I've read the article on Wikipedia, but I don't get how to construct the relationships between sides and angles to reach a solution for the distance between two points.
All the other sites I read either just tell you to scale the triangle in a piece of paper or they use a right-angled triangle (making one of the angles you measure be 90 degrees).
I'd really appreciate any help. Thanks!
On
You ask, concerning the Wikipedia article, "Why do we conclude $\ell =d/\tan(\alpha) + d/\tan(\beta)$?"
Rather than draw yet another figure, let me just note that $d$ in the Wikipedia article is the same as $h$ in the figure in Paul Sinclair's answer; $\alpha$ is the angle at $A$, and $\beta$ is the angle at $B$.
In Paul's figure, the point $D$ divides the segment $\overline {AB}$ (which has length $x$) into two pieces of lengths $y$ and $x - y$ respectively. This gives us (quoting from that answer), \begin{align} h &= y\tan A, \\ h &= (x - y)\tan B. \end{align}
Equivalently, \begin{align} y &= \frac{h}{\tan A}, \tag 1\\ x - y &= \frac{h}{\tan B}. \tag 2 \end{align} Therefore $$ x = y + (x - y) = \frac{h}{\tan A} + \frac{h}{\tan B}, \tag 3 $$ that is, segment $\overline {AB}$ consists of two pieces that are legs of right triangles with angles $A$ and $B$, respectively, and the lengths of those legs can be determined by trigonometry. This is the same as the equation you asked about except for the labeling of the figure: compared to the figure in the Wikipedia article, Equation $(3)$ uses $x$ for the length $\ell$ and $A$ and $B$ for the angles $\alpha$ and $\beta$.

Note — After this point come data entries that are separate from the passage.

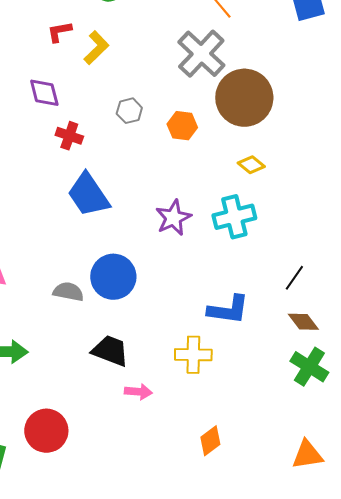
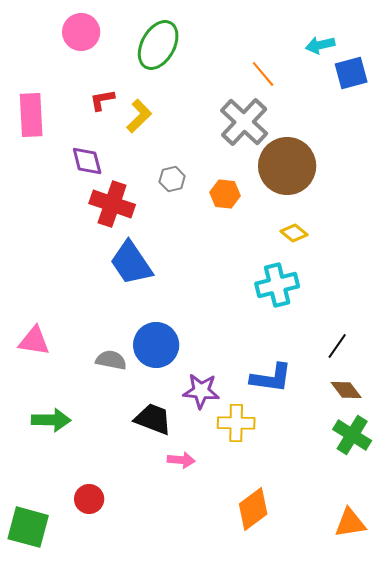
red cross: (69, 136) -> (112, 204), size x1.6
purple star: (173, 218) -> (201, 391), moved, turned 30
red circle: (46, 431) -> (89, 499), size x0.7
orange diamond: (210, 441) -> (253, 509), size x1.4

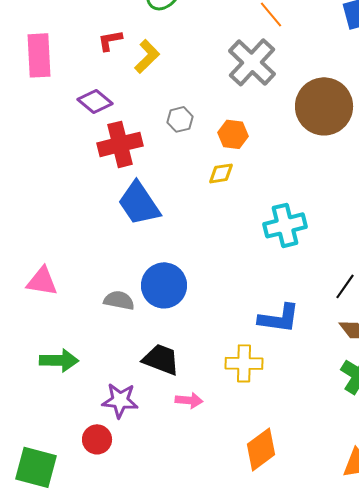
purple diamond: (87, 161) -> (95, 101), turned -36
brown circle: (287, 166) -> (324, 106), moved
red cross: (112, 204) -> (120, 144), turned -33
yellow diamond: (294, 233) -> (221, 173), moved, turned -48
purple star: (201, 391) -> (120, 400), moved

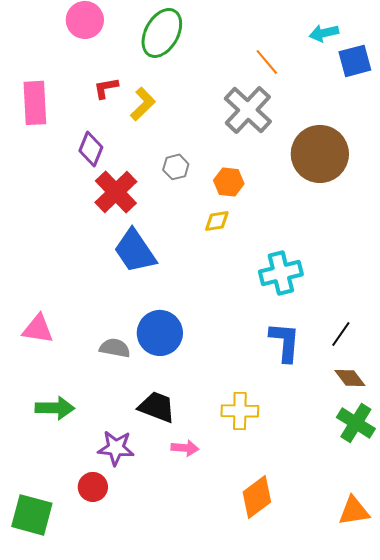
purple diamond: (95, 101) -> (91, 149), turned 72
red cross: (120, 144) -> (116, 192), turned -30
blue L-shape: (279, 318) -> (285, 342), moved, turned -93

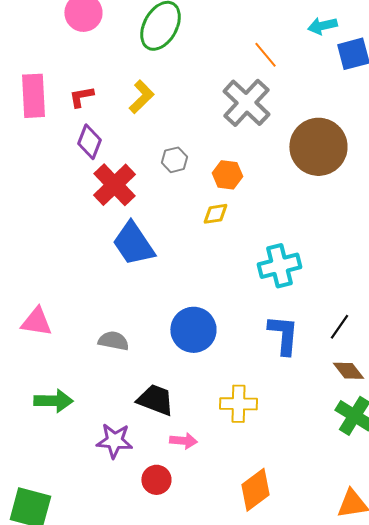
red L-shape: (106, 88) -> (81, 97), moved
blue circle: (160, 333) -> (193, 330), moved
red circle: (93, 487) -> (156, 480), moved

Wikipedia did not explicitly state Equations $(1)$ and $(2)$. Apparently we are supposed to infer them from the figure and write the results directly into Equation $(3)$.
Once you have the length of $\overline {CD}$, you can use that, the known angles, and the sine function to determine the lengths of $\overline {AC}$ and $\overline {BC}$. The Wikipedia article seems to assume you can set up the formulas; it does not give them explicitly.
In the figure, $x = AB, y = AD, z = AC, h = CD$, where $\overline{CD}$ is perpendicular to $\overline{AB}$.
A common application of triangulation: You want to measure the distance from $A$, where you are to a distance object $C$. So you move over a known distance $x$ (usually much smaller than the distance to $C$) to another point $B$ where you can see both $A$ and $C$, then measure the angles at $A$ and $B$ (which I will denote by the same letters).
So you know the angles $A$ and $B$, and the distance $x$. And you want to find $z$. By the Angle-Side-Angle theorem, $A,B, x$ are enough to completely determine the triangle. Drop the height from $C$ onto $\overline{AB}$ intersecting in $D$. $y$ is the distance from $A$ to $D$, which means that the distance from $B$ to $D$ is $(x - y)$. Now we have two right triangles. Since the tangent is opposite over adjacent, we have two expressions for $h$:
$$h = y\tan A \qquad\text{and}\qquad h = (x - y)\tan B$$
Equating these and solving for $y$ gives: $$y = \frac {x\tan B}{\tan A + \tan B}$$ The left triangle also gives $y = z\cos A$, or $z = \frac y{\cos A}$. Therefore $$z = \frac {x\tan B}{\cos A (\tan A + \tan B)} = \frac{x\sin B}{\sin(A + B)}$$
So from the three measurements you made locally, you are able to compute the distance to the far off point $C$.